Commençons par Groucho : c’est connu, le moustachu ne peut voir une femme sans lui faire la cour, se frottant à elle et levant les sourcils plusieurs fois. Si c’est Margaret Dumont (sa partenaire dans plusieurs films, plus proche d’une matrone que d’une pin-up), ses compliments sont des vannes, les millions de la dame l’intéressant plus que ses dessous. « Voulez-vous m’épouser ? » lui demande-t-il souvent, avant d’ajouter : « Si vous répondez oui, vous ne me reverrez plus. »

Dans les sept films où elle a essuyé sans broncher les salves de Groucho, Margaret Dumont incarne une grande bourgeoise coincée, riche à millions, outrée mais toujours séduite par le binoclard. Lequel lui avoue son amour dès qu’il connaît l’état du compte en banque de la dame. Sans broncher, il est capable de l’avoir dans les bras tout en comptant fleurette à une partenaire beaucoup plus déhanchée. Le meilleur exemple est donné, dans A Day at the Races (1937, Un jour aux courses, Sam Wood), par son personnage du Dr Hugo Z. Hackenbush (un vétérinaire nommé chef de clinique) à qui s’en remet la riche Margaret Dumont les yeux fermés. Alors que le couple valse tendrement enlacé, Groucho remarque une blonde en robe noire fourreau (Esther Muir) et commence à lui faire de l’œil. D’une voix de fausset, il crie par deux fois « On change de partenaire » pour aller enlacer la blonde et se lancer avec elle dans une rumba puis un tango effrénés. Finalement, alors que Margaret Dumont l’a récupéré dans ses bras, il donne rendez-vous à la blonde par-dessus l’épaule de sa danseuse.

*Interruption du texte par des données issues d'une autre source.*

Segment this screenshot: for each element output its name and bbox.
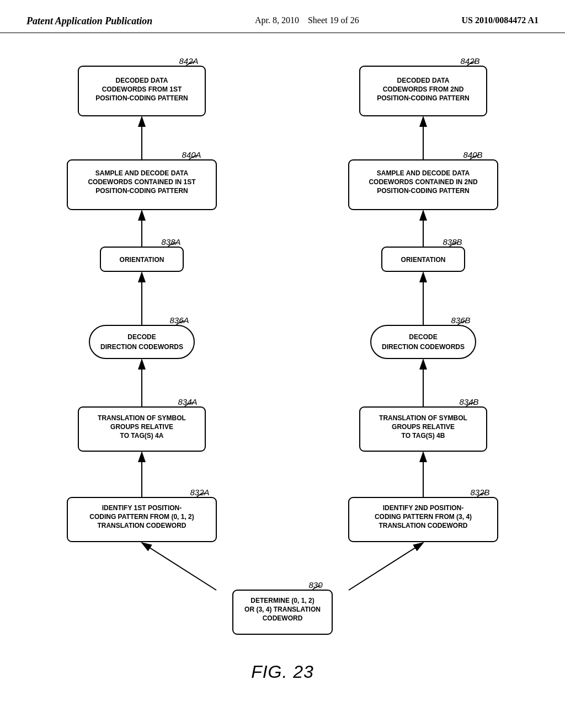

Mais Margaret Dumont ne fut pas la seule partenaire des Marx. D’autres l’ont été, beaucoup plus sexy, à commencer par Thelma Todd. Elle est dans Monkey Business (1931, Monnaie de singe) et Horse Feathers (1932, Plumes de cheval), tous deux réalisés par Norman Z. McLeod. « Cette dernière, il est vrai, remarque justement Yves Alion (Les Marx Brothers, Edilig), est sexuellement plus crédible et l’on comprend pourquoi Plumes de cheval se termine par un plan des trois frères entreprenant de l’escalader (par la face nord). L’érotisme de la scène est brûlant, cela va sans dire. »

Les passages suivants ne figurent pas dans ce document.